Your assignment. Locate every line in the records below that holds the word "Bekasi" and return each one.

Data excerpts.
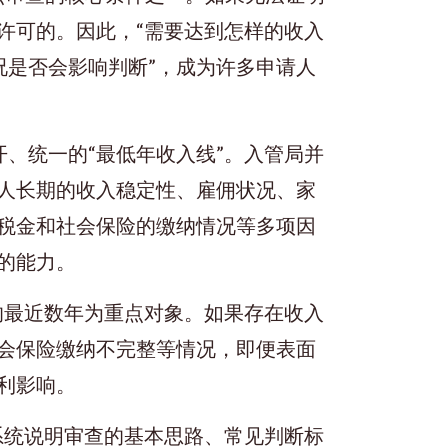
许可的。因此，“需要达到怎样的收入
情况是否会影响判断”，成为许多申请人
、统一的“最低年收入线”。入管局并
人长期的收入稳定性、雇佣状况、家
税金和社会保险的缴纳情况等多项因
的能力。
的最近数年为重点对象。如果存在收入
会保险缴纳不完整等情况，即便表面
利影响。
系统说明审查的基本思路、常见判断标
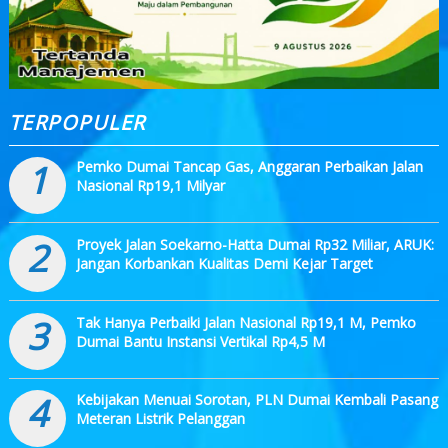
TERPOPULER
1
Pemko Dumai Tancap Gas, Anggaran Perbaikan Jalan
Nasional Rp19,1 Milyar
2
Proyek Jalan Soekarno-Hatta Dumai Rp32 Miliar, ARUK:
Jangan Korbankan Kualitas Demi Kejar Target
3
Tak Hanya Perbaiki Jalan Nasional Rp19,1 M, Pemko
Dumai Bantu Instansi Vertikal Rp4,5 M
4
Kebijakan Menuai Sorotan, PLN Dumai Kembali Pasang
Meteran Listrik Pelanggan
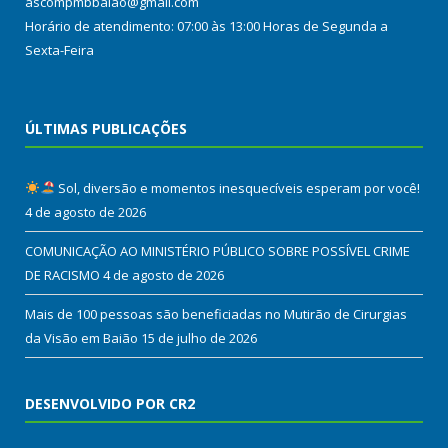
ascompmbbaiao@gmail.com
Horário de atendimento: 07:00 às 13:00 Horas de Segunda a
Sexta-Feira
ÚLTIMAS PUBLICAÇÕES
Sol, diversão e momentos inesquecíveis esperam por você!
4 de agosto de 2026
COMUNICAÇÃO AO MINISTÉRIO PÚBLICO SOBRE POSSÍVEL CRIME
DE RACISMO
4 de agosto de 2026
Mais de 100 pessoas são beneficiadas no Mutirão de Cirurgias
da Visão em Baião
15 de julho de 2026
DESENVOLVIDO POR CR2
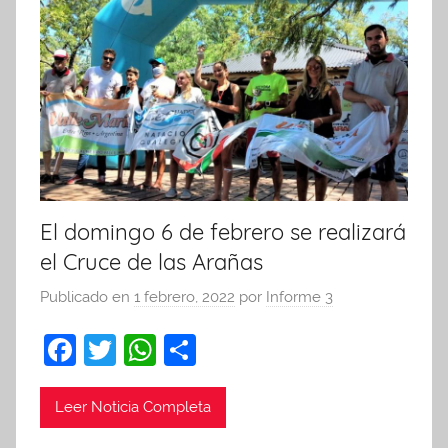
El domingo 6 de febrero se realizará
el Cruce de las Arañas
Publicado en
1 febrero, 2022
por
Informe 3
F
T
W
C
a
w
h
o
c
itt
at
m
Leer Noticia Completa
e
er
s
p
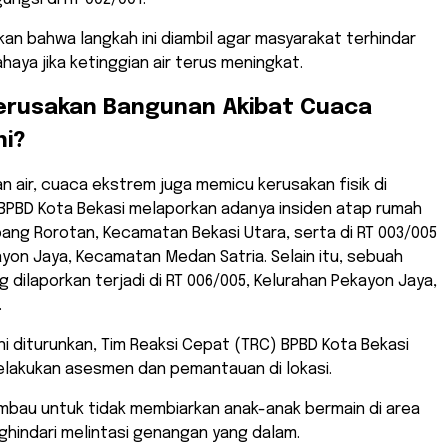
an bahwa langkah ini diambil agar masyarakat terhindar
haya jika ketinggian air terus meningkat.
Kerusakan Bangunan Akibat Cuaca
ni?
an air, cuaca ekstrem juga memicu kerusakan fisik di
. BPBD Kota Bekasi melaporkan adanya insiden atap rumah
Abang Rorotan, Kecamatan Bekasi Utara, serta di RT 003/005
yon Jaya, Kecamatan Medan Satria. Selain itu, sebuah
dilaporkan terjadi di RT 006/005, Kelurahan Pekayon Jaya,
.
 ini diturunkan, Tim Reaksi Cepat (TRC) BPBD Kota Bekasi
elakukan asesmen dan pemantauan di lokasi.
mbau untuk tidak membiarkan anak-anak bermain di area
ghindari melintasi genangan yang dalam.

Completed exercise.
. BPBD Kota Bekasi melaporkan adanya insiden atap rumah
Abang Rorotan, Kecamatan Bekasi Utara, serta di RT 003/005
 ini diturunkan, Tim Reaksi Cepat (TRC) BPBD Kota Bekasi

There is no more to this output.